With harmony threatening to break out, Epstein pulled aside the lawyers handling the negotiations for the Democrats. They needed to find more proposed redactions, he told them, items that were guaranteed to goad the Republicans into rejecting them. The Democratic lawyers made another effort and finally came up with some that the other side would surely object to. They would insist on holding back testimony about Clinton stimulating Lewinsky sexually with a cigar and other such material. The Republicans would not agree, because it seemed to go to the question of whether Clinton had lied to the grand jury when he claimed he never touched her in an erotic way. For Epstein, it was perfect. The Republicans would have to vote along party lines to put out more sexual detail.
When the committee gathered for a closed-door executive session the next day, Thursday, September 17, the plan fell neatly into place. Faced with a series of Democratic motions designed to lure them into the trap, the Republican majority behaved exactly as Epstein had anticipated and rejected eleven redactions or proposals to delay the release of the supplementary material or to give the White House an advance look. That gave the Democrats all they needed to parade out to the cameras and complain that they were being railroaded, as liberal congressman Barney Frank of Massachusetts proceeded to do during the first available break.
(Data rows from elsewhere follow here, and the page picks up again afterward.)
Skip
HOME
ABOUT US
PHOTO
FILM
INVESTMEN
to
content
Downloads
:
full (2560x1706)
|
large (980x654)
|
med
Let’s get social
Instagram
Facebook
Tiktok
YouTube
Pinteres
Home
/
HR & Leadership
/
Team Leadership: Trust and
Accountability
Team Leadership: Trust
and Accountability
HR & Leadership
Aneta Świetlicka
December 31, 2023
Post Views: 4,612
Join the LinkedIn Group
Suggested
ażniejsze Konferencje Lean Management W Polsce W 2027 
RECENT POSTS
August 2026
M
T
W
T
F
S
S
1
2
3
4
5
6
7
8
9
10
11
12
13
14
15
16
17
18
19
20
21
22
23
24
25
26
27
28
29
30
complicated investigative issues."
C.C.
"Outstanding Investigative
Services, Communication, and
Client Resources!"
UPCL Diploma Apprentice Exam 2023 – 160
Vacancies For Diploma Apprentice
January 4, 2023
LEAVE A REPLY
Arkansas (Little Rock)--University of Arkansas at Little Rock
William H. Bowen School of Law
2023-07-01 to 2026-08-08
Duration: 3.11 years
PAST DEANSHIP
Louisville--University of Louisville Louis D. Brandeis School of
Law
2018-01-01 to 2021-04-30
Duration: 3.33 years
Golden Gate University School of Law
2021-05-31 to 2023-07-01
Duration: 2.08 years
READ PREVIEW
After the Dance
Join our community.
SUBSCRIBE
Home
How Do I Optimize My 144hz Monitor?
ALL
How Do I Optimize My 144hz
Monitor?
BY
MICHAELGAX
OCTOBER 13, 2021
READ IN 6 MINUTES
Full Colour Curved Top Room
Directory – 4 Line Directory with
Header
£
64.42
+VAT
Theres no bipartisanship, Frank huffed to reporters waiting outside the closed doors. Theyre just deciding what they want to do and doing it.
Republicans grew increasingly agitated at the Democratic spinning. Sam Stratman, Hydes longtime press secretary, found Jim Jordan in the hallways and angrily confronted him. Jordan had been hired by Gephardt to handle media relations for the committee Democrats after working for the Senates campaign finance investigation in 1997.
Ive heard about you, the six-foot-six Stratman ripped into Jordan, towering over the much shorter man. If you cant win on the merits, youre here to blow up the process. Its not going to happen.
Look around you, Jordan replied. Its already happened.
During their lunch break, a group of Republican committee members wandered over to the Members Dining Room, including Asa Hutchinson, Lindsey O. Graham of South Carolina, James E. Rogan of California, Steve Buyer of Indiana, and Mary Bono of California. The discussion soon turned to Clintons sky-high job-approval ratings. Hutchinson asked Bono, the only female Republican on the committee, why the presidents support among women was still so strong.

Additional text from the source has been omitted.